(INPUT):

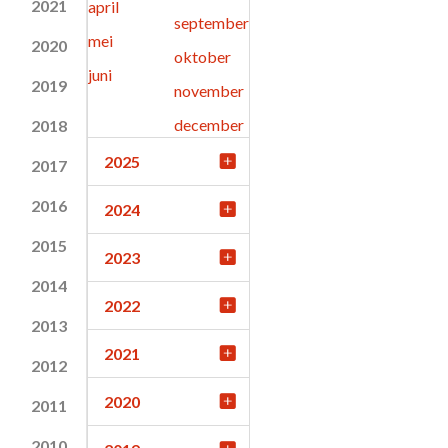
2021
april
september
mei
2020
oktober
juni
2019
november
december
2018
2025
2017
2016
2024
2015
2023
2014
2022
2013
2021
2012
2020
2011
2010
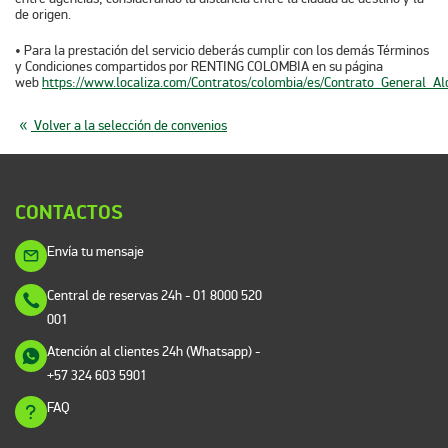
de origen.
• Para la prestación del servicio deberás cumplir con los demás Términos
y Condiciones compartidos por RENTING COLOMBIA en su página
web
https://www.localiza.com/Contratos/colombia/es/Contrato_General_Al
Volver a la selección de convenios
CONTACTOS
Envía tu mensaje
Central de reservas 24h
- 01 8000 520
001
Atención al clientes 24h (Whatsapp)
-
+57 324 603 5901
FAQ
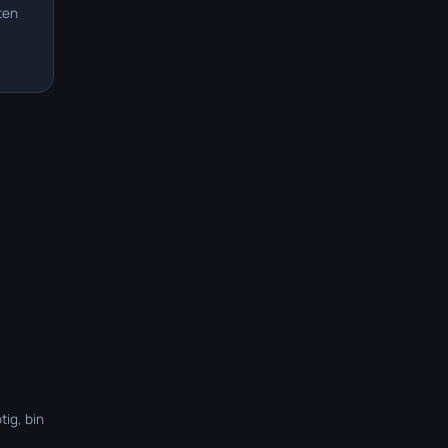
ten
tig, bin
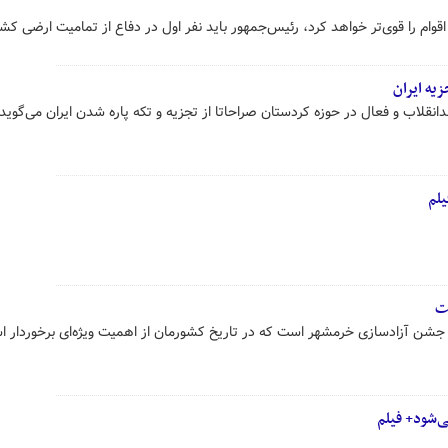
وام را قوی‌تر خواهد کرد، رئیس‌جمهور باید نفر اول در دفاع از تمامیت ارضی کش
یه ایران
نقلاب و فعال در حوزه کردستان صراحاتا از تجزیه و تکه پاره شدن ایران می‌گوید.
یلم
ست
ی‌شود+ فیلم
...
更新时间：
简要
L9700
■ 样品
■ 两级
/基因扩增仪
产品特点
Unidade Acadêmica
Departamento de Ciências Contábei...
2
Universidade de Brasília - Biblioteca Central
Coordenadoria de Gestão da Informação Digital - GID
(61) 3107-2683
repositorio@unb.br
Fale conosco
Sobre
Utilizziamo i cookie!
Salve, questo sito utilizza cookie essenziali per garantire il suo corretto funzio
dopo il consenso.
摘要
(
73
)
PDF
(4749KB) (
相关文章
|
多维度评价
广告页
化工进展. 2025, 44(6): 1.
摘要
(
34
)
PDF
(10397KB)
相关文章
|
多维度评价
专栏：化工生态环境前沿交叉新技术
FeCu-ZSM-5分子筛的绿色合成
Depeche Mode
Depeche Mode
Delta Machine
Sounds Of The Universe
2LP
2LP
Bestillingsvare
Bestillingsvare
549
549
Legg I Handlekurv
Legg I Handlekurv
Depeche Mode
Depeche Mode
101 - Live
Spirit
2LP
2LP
...
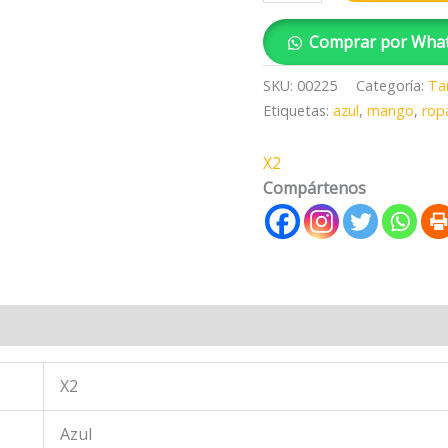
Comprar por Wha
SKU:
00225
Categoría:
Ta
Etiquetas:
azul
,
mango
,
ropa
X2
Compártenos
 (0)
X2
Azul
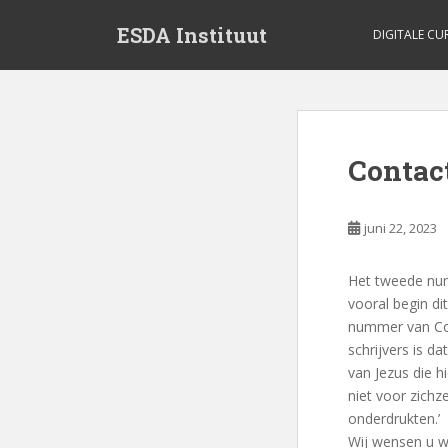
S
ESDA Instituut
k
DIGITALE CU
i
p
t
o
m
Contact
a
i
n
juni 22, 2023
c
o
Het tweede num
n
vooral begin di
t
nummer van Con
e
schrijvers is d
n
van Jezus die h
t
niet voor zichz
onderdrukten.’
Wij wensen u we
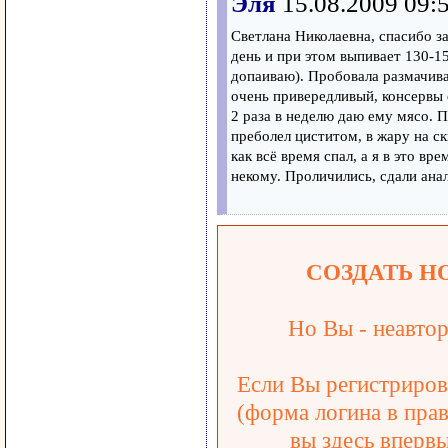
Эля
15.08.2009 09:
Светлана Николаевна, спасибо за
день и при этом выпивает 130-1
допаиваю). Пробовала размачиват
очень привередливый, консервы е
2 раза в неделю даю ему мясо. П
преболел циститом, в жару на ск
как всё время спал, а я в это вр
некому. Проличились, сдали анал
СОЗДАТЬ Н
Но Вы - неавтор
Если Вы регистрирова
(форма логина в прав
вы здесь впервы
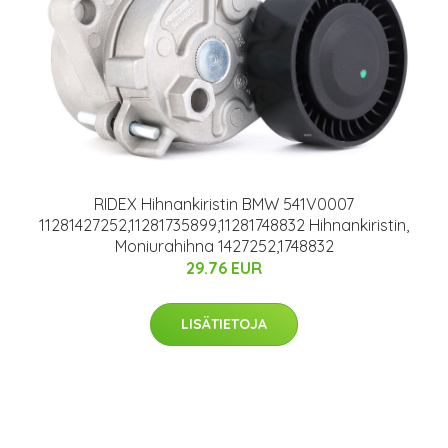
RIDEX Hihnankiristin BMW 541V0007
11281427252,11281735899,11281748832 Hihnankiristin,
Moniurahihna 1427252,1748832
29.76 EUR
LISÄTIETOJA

(PROBLEM REQUIREMENTS): An exact copy is needed. It runs from the line above containing "niet voor zichz" down to the line containing "LISÄTIETOJA", both included, with no pictures.

(RESULT OF THIS EXERCISE):
niet voor zichz
onderdrukten.’
Wij wensen u we
Эля
15.08.2009 09:
Светлана Николаевна, спасибо за
день и при этом выпивает 130-1
допаиваю). Пробовала размачиват
очень привередливый, консервы е
2 раза в неделю даю ему мясо. П
преболел циститом, в жару на ск
как всё время спал, а я в это вр
некому. Проличились, сдали анал
СОЗДАТЬ Н
Но Вы - неавтор
Если Вы регистрирова
(форма логина в прав
вы здесь впервы
RIDEX Hihnankiristin BMW 541V0007
11281427252,11281735899,11281748832 Hihnankiristin,
Moniurahihna 1427252,1748832
29.76 EUR
LISÄTIETOJA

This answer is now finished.